- [Problem details]
Repeat the whole listing below, word for word.

- [Excerpted records]
━━━━━━━━

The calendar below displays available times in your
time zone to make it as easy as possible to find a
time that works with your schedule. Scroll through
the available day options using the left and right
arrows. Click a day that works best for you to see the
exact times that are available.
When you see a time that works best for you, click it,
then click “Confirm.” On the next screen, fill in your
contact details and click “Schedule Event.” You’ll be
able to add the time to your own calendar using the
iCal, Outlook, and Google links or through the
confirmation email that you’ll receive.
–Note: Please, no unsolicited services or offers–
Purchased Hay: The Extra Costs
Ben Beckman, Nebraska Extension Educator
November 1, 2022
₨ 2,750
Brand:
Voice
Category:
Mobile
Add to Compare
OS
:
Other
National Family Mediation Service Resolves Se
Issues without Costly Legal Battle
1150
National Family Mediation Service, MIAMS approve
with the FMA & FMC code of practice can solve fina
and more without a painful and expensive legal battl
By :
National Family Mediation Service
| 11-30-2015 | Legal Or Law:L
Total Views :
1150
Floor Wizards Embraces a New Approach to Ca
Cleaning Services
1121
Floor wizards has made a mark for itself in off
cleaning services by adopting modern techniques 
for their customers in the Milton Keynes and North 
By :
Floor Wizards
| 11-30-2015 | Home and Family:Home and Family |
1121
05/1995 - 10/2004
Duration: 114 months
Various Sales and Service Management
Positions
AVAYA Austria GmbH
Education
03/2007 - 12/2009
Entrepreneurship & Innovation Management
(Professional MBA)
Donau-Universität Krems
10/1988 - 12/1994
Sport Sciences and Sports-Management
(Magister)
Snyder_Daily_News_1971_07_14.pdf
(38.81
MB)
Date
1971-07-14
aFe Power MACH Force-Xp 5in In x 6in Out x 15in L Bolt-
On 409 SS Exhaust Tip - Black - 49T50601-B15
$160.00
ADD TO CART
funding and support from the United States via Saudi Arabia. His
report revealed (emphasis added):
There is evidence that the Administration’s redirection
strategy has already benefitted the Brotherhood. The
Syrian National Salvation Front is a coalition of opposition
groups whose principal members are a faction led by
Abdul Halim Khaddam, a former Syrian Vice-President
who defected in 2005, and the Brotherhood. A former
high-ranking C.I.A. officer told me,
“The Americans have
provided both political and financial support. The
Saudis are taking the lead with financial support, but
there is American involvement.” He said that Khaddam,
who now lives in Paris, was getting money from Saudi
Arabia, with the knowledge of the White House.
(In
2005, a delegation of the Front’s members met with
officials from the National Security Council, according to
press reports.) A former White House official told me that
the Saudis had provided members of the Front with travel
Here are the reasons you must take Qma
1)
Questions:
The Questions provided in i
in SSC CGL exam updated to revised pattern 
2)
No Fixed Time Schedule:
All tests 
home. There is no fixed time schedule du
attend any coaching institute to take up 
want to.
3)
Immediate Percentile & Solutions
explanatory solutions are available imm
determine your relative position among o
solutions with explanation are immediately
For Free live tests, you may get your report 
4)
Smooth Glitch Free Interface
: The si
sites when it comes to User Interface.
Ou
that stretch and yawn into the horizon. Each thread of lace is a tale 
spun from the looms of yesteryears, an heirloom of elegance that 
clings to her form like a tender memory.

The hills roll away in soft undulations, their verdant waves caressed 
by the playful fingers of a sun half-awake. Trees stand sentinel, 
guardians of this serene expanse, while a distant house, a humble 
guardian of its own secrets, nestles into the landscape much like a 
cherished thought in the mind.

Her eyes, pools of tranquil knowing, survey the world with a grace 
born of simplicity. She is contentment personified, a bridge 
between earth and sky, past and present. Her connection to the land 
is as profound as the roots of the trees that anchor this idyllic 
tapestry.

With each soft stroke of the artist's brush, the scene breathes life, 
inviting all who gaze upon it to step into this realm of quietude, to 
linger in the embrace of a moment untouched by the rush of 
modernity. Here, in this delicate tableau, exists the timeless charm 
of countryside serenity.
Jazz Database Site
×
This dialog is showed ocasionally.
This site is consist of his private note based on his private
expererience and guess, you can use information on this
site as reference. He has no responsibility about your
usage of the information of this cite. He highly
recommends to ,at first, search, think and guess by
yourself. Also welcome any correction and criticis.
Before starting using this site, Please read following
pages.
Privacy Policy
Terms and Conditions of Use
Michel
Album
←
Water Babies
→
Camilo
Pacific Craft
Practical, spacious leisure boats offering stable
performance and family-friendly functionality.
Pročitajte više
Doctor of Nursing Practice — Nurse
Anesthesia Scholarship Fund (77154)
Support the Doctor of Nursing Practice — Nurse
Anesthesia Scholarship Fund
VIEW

━━━━━━━━

- [Task result]
The calendar below displays available times in your
time zone to make it as easy as possible to find a
time that works with your schedule. Scroll through
the available day options using the left and right
arrows. Click a day that works best for you to see the
exact times that are available.
When you see a time that works best for you, click it,
then click “Confirm.” On the next screen, fill in your
contact details and click “Schedule Event.” You’ll be
able to add the time to your own calendar using the
iCal, Outlook, and Google links or through the
confirmation email that you’ll receive.
–Note: Please, no unsolicited services or offers–
Purchased Hay: The Extra Costs
Ben Beckman, Nebraska Extension Educator
November 1, 2022
₨ 2,750
Brand:
Voice
Category:
Mobile
Add to Compare
OS
:
Other
National Family Mediation Service Resolves Se
Issues without Costly Legal Battle
1150
National Family Mediation Service, MIAMS approve
with the FMA & FMC code of practice can solve fina
and more without a painful and expensive legal battl
By :
National Family Mediation Service
| 11-30-2015 | Legal Or Law:L
Total Views :
1150
Floor Wizards Embraces a New Approach to Ca
Cleaning Services
1121
Floor wizards has made a mark for itself in off
cleaning services by adopting modern techniques 
for their customers in the Milton Keynes and North 
By :
Floor Wizards
| 11-30-2015 | Home and Family:Home and Family |
1121
05/1995 - 10/2004
Duration: 114 months
Various Sales and Service Management
Positions
AVAYA Austria GmbH
Education
03/2007 - 12/2009
Entrepreneurship & Innovation Management
(Professional MBA)
Donau-Universität Krems
10/1988 - 12/1994
Sport Sciences and Sports-Management
(Magister)
Snyder_Daily_News_1971_07_14.pdf
(38.81
MB)
Date
1971-07-14
aFe Power MACH Force-Xp 5in In x 6in Out x 15in L Bolt-
On 409 SS Exhaust Tip - Black - 49T50601-B15
$160.00
ADD TO CART
funding and support from the United States via Saudi Arabia. His
report revealed (emphasis added):
There is evidence that the Administration’s redirection
strategy has already benefitted the Brotherhood. The
Syrian National Salvation Front is a coalition of opposition
groups whose principal members are a faction led by
Abdul Halim Khaddam, a former Syrian Vice-President
who defected in 2005, and the Brotherhood. A former
high-ranking C.I.A. officer told me,
“The Americans have
provided both political and financial support. The
Saudis are taking the lead with financial support, but
there is American involvement.” He said that Khaddam,
who now lives in Paris, was getting money from Saudi
Arabia, with the knowledge of the White House.
(In
2005, a delegation of the Front’s members met with
officials from the National Security Council, according to
press reports.) A former White House official told me that
the Saudis had provided members of the Front with travel
Here are the reasons you must take Qma
1)
Questions:
The Questions provided in i
in SSC CGL exam updated to revised pattern 
2)
No Fixed Time Schedule:
All tests 
home. There is no fixed time schedule du
attend any coaching institute to take up 
want to.
3)
Immediate Percentile & Solutions
explanatory solutions are available imm
determine your relative position among o
solutions with explanation are immediately
For Free live tests, you may get your report 
4)
Smooth Glitch Free Interface
: The si
sites when it comes to User Interface.
Ou
that stretch and yawn into the horizon. Each thread of lace is a tale 
spun from the looms of yesteryears, an heirloom of elegance that 
clings to her form like a tender memory.

The hills roll away in soft undulations, their verdant waves caressed 
by the playful fingers of a sun half-awake. Trees stand sentinel, 
guardians of this serene expanse, while a distant house, a humble 
guardian of its own secrets, nestles into the landscape much like a 
cherished thought in the mind.

Her eyes, pools of tranquil knowing, survey the world with a grace 
born of simplicity. She is contentment personified, a bridge 
between earth and sky, past and present. Her connection to the land 
is as profound as the roots of the trees that anchor this idyllic 
tapestry.

With each soft stroke of the artist's brush, the scene breathes life, 
inviting all who gaze upon it to step into this realm of quietude, to 
linger in the embrace of a moment untouched by the rush of 
modernity. Here, in this delicate tableau, exists the timeless charm 
of countryside serenity.
Jazz Database Site
×
This dialog is showed ocasionally.
This site is consist of his private note based on his private
expererience and guess, you can use information on this
site as reference. He has no responsibility about your
usage of the information of this cite. He highly
recommends to ,at first, search, think and guess by
yourself. Also welcome any correction and criticis.
Before starting using this site, Please read following
pages.
Privacy Policy
Terms and Conditions of Use
Michel
Album
←
Water Babies
→
Camilo
Pacific Craft
Practical, spacious leisure boats offering stable
performance and family-friendly functionality.
Pročitajte više
Doctor of Nursing Practice — Nurse
Anesthesia Scholarship Fund (77154)
Support the Doctor of Nursing Practice — Nurse
Anesthesia Scholarship Fund
VIEW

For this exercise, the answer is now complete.